Lo hice, susurró, lo hice. Siguió caminando sin poder evitar el torrente de recuerdos que se introducían en su mente y que, por tanto tiempo, lo habían atormentado. Recordó aquella noche, fría y lúgubre, aquella noche en la cual su vida cambió para siempre.

¿A qué hora ocurrió? murmuraba, no lo recuerdo. Tenían que haber sido las tres de la madrugada. Sí, tenía que ser. Sus pasos retumbaban en el silencio de la noche. No lo escuché, dijo con un dejo de culpa en la voz, no desperté a tiempo.
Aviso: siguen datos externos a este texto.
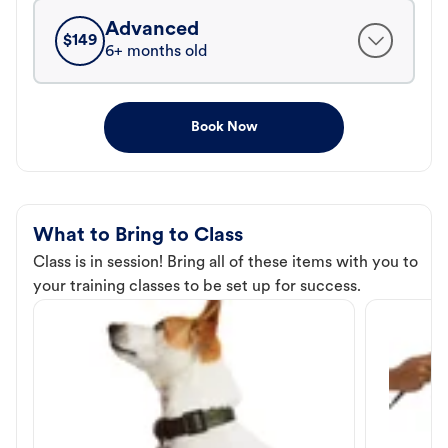
Advanced
$
149
6+ months old
Book Now
What to Bring to Class
Class is in session! Bring all of these items with you to
your training classes to be set up for success.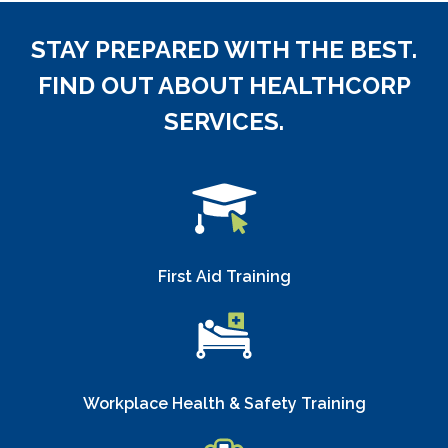
STAY PREPARED WITH THE BEST.
FIND OUT ABOUT HEALTHCORP
SERVICES.
First Aid Training
Workplace Health & Safety Training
Dobló una esquina y siguió andando por un callejón aún más desolado.

Debió haber sido el ruido que produjo la verja cuando él saltó encima de ella o, quizás, el seco sonido de sus pies al golpear el suelo. De cualquier forma, ella se despertó. ¿Preocupada? ¿Asustada? ¿Quizás, con coraje? Me gustaría saberlo. Se detuvo de repente, me gustaría saberlo.

Continuó avanzando sin saber muy bien adónde se dirigía. Arrojó el cigarrillo a un lado de la vereda y, mientras tosía, se dispuso a encender otro. Y yo que jamás fumaba...

No desperté a tiempo. Ese día trabajé demasiado, estaba cansado. Debí despertar, pero no lo hice. No, sí lo hice. Desperté. Fue su grito y ese estruendo, lo que me desgarró el alma, la voz se le quebraba. Me levanté de un salto de la cama. Me dirigí a la sala… y la vi. Y lo vi a él.

Cuando llegué ya era tarde. Me apuntó a mí. Jaló el gatillo… y me destrozó la mejilla, dijo con burla, al tiempo que distraídamente rozaba con los dedos la cicatriz que deformaba ligeramente su mejilla izquierda.

¿Cuánto tiempo pasó hasta que recobré el sentido? No mucho, creo. El dolor era intenso. La cálida sangre brotaba a chorros. Pero aún así, me arrastré hacia ella. Respiraba. ¡Todavía respiraba! La mano que sostenía el cigarrillo le temblaba. Estaba empapada en sangre. Me dirigió una mirada confusa. No pude articular palabra… no pude, dobló otra esquina, y continuó su marcha solitaria fumando con más intensidad que antes.

Fue esa noche, dijo con austeridad, la noche que vi a mi hermana morir en mis brazos, arrojó el cigarrillo a medio consumir e introdujo las manos en los bolsillos. El frío era cada vez más intenso. Pero ya está hecho. Lo hice. Después de tanto tiempo, lo logré. ¿Paz? Jamás la tendré. No la quiero. No quiero nada, absolutamente nada.

Siguió andando con la cabeza gacha. Adentrándose en la oscuridad de incontables callejones solitarios. Sin rumbo. El pesar del andar de sus pasos era lo único que se escuchaba. La luz de un farol, intermitente, proyectaba en el suelo su larga sombra. Se sentía como un espectro. Como un verdugo. Como un alma perdida.

Pasaron doce años… doce largos años.